Kari Michael, president and founder of Kariel Staging & Decor in Crystal, said she only stages vacant homes. The starting point for those jobs is $2,000 to $2,500 for a living room, dining room, kitchen and primary bedroom, including decor and 90-day furniture rental.

For the highest-end homes, like those on the Parade Of Homes and Luxury Home Tours, you will easily pay more than $10,000.

First impressions

Most buyers today are shopping online, so they're looking at photos of your house first. A properly staged house is key to making great photos that will spur the buyer to see it in person.

The goal, Fleming said, is to usher as many buyers as possible into the house during the first couple of days it's on the market so there's a sense of competition and urgency.
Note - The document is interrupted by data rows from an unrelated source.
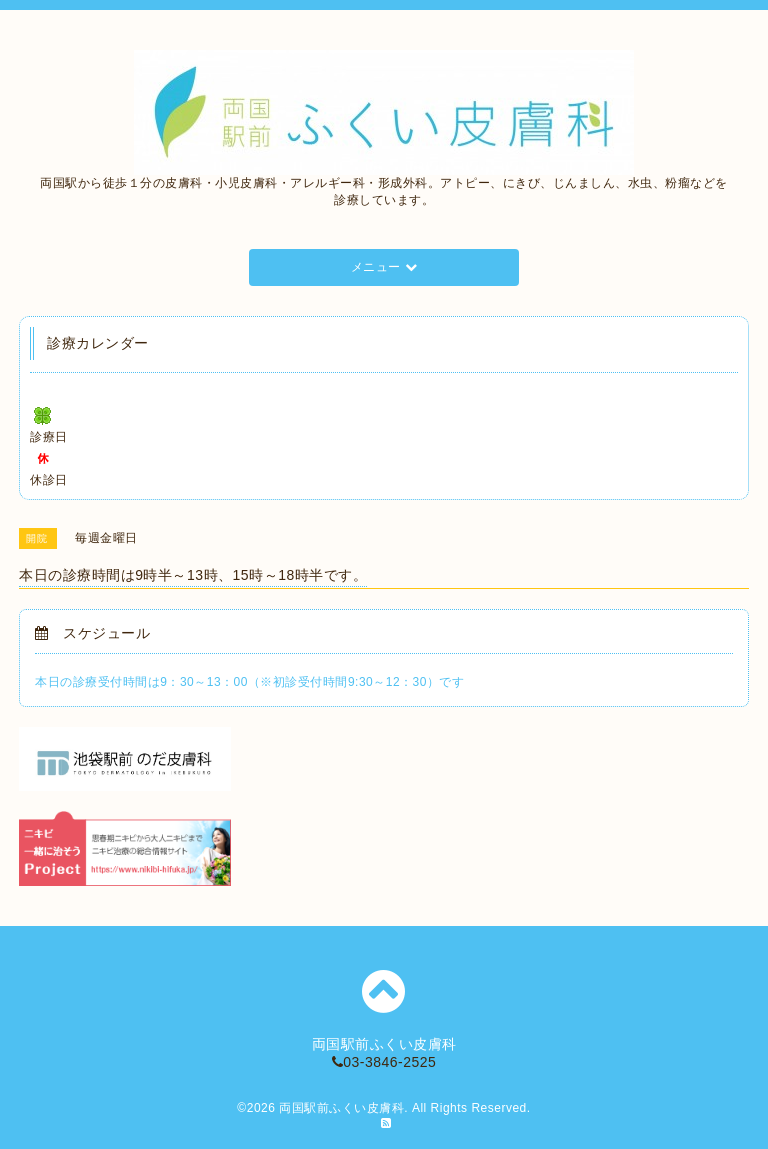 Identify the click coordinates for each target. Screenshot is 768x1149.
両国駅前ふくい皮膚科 (341, 1108)
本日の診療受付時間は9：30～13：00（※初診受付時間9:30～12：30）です (249, 682)
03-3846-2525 (384, 1062) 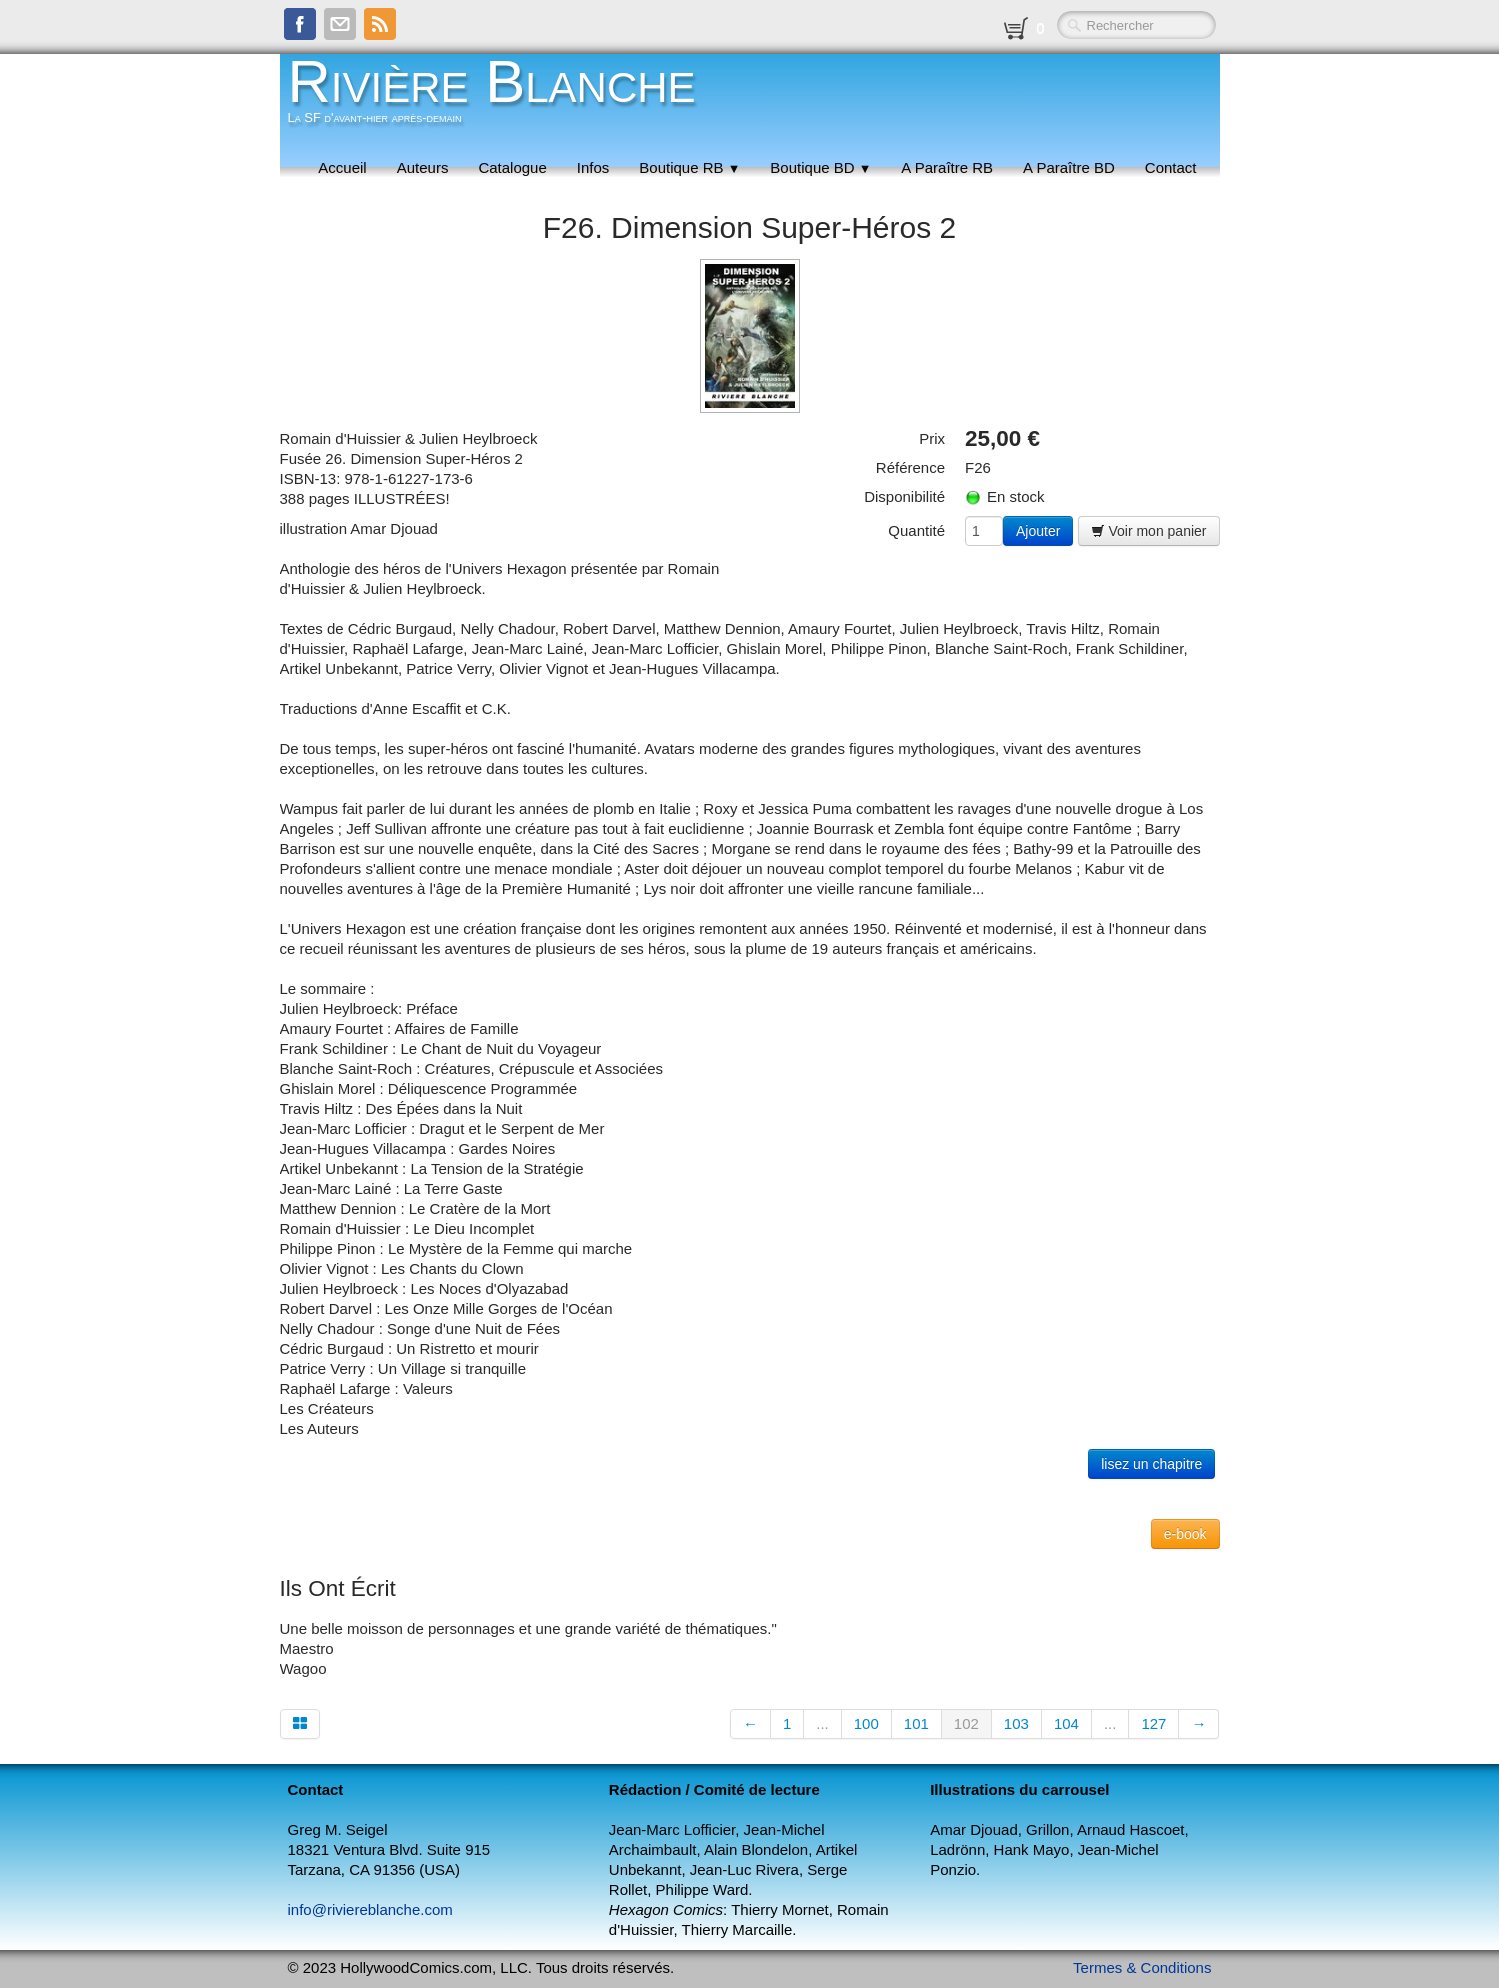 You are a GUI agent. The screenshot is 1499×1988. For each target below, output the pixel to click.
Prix (932, 438)
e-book (1185, 1534)
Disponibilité (904, 496)
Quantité (916, 530)
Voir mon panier (1149, 531)
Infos (593, 167)
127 (1153, 1723)
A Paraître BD (1069, 167)
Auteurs (423, 167)
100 (866, 1723)
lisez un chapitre (1151, 1464)
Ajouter (1038, 531)
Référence (910, 467)
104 (1066, 1723)
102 (966, 1723)
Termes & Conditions (1142, 1967)
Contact (1171, 167)
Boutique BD (820, 167)
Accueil (342, 167)
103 (1016, 1723)
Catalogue (512, 167)
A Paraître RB (947, 167)
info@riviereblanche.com (370, 1909)
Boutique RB (689, 167)
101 (916, 1723)
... (822, 1723)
That can influence someone to offer more than the asking price.

"You have to create fear that the buyer will lose the house," Fleming said. "People want what they want, and they're willing to pay for it."

Michael agreed.

"When a room is staged, it is easily defined," she said. "But when they are empty, it can make it difficult for the potential buyer to know what they are looking at."

Feelings, not data

Fleming said what differentiates her from an agent is an agent focuses on market information while she hones in on emotion.

"I know what makes people feel like they want to live and spend more time in the space," she said. "We're going beyond data."

Staging a house can be a humbling and sometimes painful experience because sellers have to confront parts of their home others might not like. Fleming is the one to gently deliver that news.

"Not every Realtor wants to be the bad cop," she said. "And I don't have a profit or loss based on how the listing proceeds."

Fleming likes to meet with all her staging clients before starting to make sure they're comfortable with the coming changes.

"I want them to ask questions. I have to read their body language to know what's overwhelming to them and what I can say to them," she said. "You have to have an enormous amount of respect for people and their homes."